Assignment:
How many of the lines below have "February" in them? Say the number and nothing more.

(Document understanding data)
------------------------------------
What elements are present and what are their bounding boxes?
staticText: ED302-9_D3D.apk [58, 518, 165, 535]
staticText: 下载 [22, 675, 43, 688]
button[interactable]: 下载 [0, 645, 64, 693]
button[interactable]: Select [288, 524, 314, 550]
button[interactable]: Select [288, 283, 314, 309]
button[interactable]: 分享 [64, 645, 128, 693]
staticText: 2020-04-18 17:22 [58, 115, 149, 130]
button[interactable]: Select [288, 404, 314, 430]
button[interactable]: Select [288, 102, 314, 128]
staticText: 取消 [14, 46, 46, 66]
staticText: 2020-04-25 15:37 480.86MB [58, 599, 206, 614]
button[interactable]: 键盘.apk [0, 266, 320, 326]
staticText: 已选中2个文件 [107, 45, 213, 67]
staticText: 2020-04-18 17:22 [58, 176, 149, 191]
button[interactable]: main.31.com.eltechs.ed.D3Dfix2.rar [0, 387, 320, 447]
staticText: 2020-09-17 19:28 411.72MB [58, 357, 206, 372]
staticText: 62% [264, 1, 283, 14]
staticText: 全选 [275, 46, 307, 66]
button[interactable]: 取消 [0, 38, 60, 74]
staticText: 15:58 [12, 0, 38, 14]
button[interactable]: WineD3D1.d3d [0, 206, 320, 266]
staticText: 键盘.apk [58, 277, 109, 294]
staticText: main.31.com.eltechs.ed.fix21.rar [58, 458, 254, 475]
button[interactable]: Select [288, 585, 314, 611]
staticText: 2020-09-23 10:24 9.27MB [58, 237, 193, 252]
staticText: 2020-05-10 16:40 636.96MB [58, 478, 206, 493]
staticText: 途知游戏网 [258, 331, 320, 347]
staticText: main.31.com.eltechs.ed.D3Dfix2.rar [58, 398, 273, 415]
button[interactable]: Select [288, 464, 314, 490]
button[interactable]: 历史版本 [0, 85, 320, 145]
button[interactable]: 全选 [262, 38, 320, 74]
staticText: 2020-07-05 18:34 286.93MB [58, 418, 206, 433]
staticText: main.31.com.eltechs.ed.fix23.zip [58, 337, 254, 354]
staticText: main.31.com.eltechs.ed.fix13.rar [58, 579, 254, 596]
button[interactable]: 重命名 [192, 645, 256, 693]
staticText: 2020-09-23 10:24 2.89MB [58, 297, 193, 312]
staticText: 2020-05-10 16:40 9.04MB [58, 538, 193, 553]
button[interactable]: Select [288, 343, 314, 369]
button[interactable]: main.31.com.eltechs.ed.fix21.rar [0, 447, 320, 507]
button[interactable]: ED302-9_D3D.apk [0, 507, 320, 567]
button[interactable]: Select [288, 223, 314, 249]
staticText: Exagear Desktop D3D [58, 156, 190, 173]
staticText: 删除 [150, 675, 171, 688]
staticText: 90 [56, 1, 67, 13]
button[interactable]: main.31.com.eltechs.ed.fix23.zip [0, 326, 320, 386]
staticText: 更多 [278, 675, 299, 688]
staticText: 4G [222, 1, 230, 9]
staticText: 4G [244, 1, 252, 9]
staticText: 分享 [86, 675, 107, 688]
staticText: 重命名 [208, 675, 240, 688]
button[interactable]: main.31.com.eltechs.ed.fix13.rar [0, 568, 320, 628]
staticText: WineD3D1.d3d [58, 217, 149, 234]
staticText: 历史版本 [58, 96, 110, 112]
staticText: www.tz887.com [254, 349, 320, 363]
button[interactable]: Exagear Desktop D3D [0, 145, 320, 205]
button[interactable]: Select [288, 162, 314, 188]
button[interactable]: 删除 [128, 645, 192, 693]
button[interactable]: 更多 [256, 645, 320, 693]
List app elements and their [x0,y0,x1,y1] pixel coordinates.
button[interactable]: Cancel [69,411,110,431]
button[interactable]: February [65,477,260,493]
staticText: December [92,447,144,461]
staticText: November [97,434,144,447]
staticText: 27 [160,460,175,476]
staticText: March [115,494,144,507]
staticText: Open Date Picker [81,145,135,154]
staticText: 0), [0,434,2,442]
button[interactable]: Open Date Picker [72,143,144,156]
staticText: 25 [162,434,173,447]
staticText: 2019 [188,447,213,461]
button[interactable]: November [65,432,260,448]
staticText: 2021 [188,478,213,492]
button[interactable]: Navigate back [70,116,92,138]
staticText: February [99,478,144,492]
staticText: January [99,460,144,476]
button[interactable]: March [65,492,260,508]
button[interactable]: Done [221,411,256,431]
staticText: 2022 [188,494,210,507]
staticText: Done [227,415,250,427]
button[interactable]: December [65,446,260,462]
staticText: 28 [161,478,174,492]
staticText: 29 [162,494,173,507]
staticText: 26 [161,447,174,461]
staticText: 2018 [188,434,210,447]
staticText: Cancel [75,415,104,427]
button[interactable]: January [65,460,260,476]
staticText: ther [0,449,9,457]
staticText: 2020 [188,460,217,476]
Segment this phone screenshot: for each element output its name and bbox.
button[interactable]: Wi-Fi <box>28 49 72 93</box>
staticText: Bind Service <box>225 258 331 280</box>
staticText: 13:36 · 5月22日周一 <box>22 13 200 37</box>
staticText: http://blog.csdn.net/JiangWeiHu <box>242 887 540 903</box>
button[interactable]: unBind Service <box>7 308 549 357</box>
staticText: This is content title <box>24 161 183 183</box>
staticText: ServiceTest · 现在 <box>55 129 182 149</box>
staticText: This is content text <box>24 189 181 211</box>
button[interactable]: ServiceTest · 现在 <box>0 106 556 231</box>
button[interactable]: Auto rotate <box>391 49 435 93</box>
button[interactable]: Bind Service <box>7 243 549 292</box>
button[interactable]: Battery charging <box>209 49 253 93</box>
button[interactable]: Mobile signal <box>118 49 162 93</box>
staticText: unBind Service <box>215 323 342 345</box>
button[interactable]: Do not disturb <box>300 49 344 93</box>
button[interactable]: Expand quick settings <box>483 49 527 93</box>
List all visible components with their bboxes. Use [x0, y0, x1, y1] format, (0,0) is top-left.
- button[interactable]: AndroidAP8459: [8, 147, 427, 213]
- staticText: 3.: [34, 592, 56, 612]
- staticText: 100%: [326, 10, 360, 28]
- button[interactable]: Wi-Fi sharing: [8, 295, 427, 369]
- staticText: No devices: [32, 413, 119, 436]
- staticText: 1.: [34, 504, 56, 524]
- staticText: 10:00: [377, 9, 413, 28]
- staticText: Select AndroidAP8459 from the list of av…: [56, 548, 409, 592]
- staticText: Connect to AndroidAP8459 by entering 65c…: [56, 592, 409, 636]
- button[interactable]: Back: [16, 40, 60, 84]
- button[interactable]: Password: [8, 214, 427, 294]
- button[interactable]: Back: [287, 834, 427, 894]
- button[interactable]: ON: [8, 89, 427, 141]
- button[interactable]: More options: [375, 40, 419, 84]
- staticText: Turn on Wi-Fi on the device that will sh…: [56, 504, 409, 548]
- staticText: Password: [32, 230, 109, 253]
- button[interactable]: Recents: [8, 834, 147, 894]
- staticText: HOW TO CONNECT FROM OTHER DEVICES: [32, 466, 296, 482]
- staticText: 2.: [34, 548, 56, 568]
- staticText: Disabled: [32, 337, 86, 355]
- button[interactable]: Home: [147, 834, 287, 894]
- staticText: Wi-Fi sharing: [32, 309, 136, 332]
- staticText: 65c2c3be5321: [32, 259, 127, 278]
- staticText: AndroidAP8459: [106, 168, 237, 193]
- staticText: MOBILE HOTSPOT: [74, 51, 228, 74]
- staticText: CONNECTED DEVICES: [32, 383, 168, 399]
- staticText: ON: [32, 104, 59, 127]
------------------------------------
Exercise result:
2